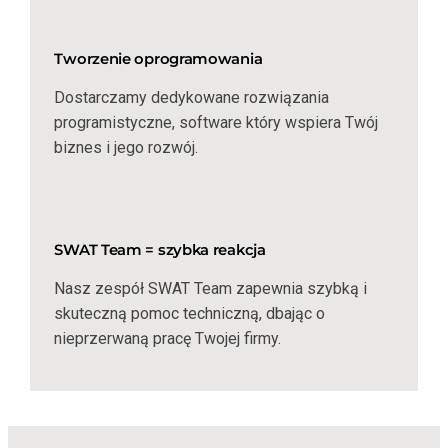
Tworzenie oprogramowania
Dostarczamy dedykowane rozwiązania
programistyczne, software który wspiera Twój
biznes i jego rozwój.
SWAT Team = szybka reakcja
Nasz zespół SWAT Team zapewnia szybką i
skuteczną pomoc techniczną, dbając o
nieprzerwaną pracę Twojej firmy.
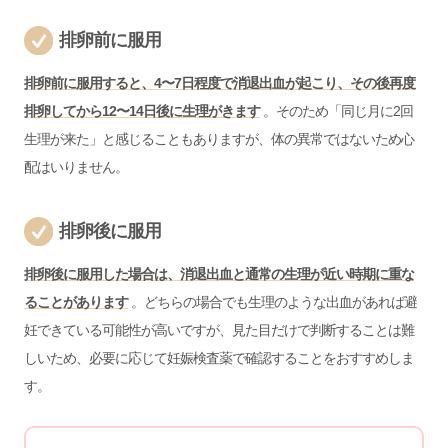
排卵前に服用
排卵前に服用すると、4〜7日程度で消退出血が起こり、その後再度
排卵してから12〜14日後に生理がきます
。そのため「同じ月に2回
生理が来た」と感じることもありますが、体の異常ではないため心
配はいりません。
排卵後に服用
排卵後に服用した場合は、消退出血と通常の生理が近い時期に重な
ることがあります
。どちらの場合でも生理のような出血があれば避
妊できている可能性が高いですが、見た目だけで判断することは難
しいため、必要に応じて妊娠検査薬で確認することをおすすめしま
す。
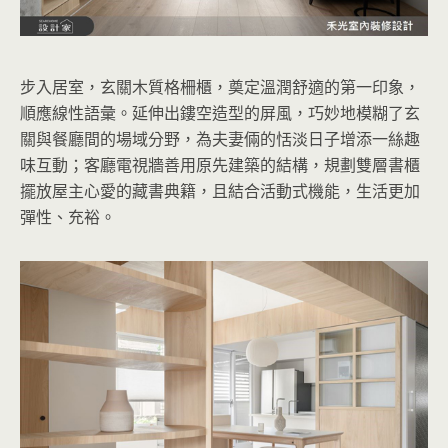
步入居室，玄關木質格柵櫃，奠定溫潤舒適的
第一印象，
順應線性語彙。延伸出鏤空造型的屏風，巧妙地模糊了玄
關與餐廳間的場域分野，為夫妻倆的恬淡日子增添一絲趣
味互動；客廳電視牆善用原先建築的結構，規劃雙層書櫃
擺放屋主心愛的藏書典籍，且結合活動式機能，生活更加
彈性、充裕。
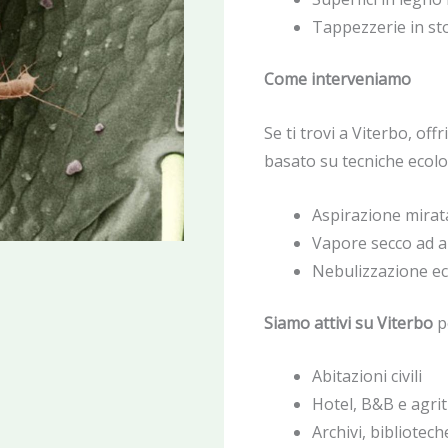
Tappezzerie in st
Come interveniamo
Se ti trovi a Viterbo, off
basato su tecniche ecolo
Aspirazione mirat
Vapore secco ad a
Nebulizzazione eco
Siamo attivi su Viterbo
p
Abitazioni civili
Hotel, B&B e agri
Archivi, bibliotec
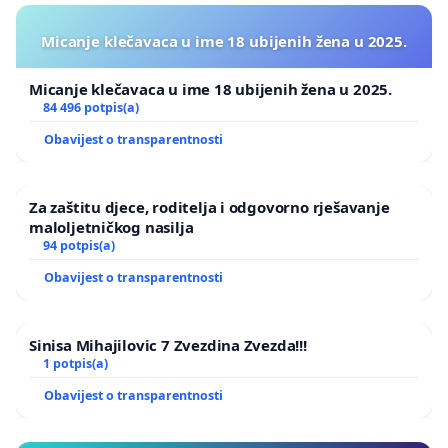
Micanje klečavaca u ime 18 ubijenih žena u 2025.
Micanje klečavaca u ime 18 ubijenih žena u 2025.
84 496 potpis(a)
Obavijest o transparentnosti
Za zaštitu djece, roditelja i odgovorno rješavanje
maloljetničkog nasilja
94 potpis(a)
Obavijest o transparentnosti
Sinisa Mihajilovic 7 Zvezdina Zvezda!!!
1 potpis(a)
Obavijest o transparentnosti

== == ==

▸ **What you should do**: Retype the listing exactly. Pictures do not belong in the copy.

▸ **Solution to the exercise**:
Tworzenie oprogramowania
Dostarczamy dedykowane rozwiązania
programistyczne, software który wspiera Twój
biznes i jego rozwój.
SWAT Team = szybka reakcja
Nasz zespół SWAT Team zapewnia szybką i
skuteczną pomoc techniczną, dbając o
nieprzerwaną pracę Twojej firmy.
排卵前に服用
排卵前に服用すると、4〜7日程度で消退出血が起こり、その後再度
排卵してから12〜14日後に生理がきます
。そのため「同じ月に2回
生理が来た」と感じることもありますが、体の異常ではないため心
配はいりません。
排卵後に服用
排卵後に服用した場合は、消退出血と通常の生理が近い時期に重な
ることがあります
。どちらの場合でも生理のような出血があれば避
妊できている可能性が高いですが、見た目だけで判断することは難
しいため、必要に応じて妊娠検査薬で確認することをおすすめしま
す。
步入居室，玄關木質格柵櫃，奠定溫潤舒適的
第一印象，
順應線性語彙。延伸出鏤空造型的屏風，巧妙地模糊了玄
關與餐廳間的場域分野，為夫妻倆的恬淡日子增添一絲趣
味互動；客廳電視牆善用原先建築的結構，規劃雙層書櫃
擺放屋主心愛的藏書典籍，且結合活動式機能，生活更加
彈性、充裕。
Tappezzerie in st
Come interveniamo
Se ti trovi a Viterbo, off
basato su tecniche ecolo
Aspirazione mirat
Vapore secco ad a
Nebulizzazione eco
Siamo attivi su Viterbo
p
Abitazioni civili
Hotel, B&B e agri
Archivi, bibliotec
Micanje klečavaca u ime 18 ubijenih žena u 2025.
Micanje klečavaca u ime 18 ubijenih žena u 2025.
84 496 potpis(a)
Obavijest o transparentnosti
Za zaštitu djece, roditelja i odgovorno rješavanje
maloljetničkog nasilja
94 potpis(a)
Obavijest o transparentnosti
Sinisa Mihajilovic 7 Zvezdina Zvezda!!!
1 potpis(a)
Obavijest o transparentnosti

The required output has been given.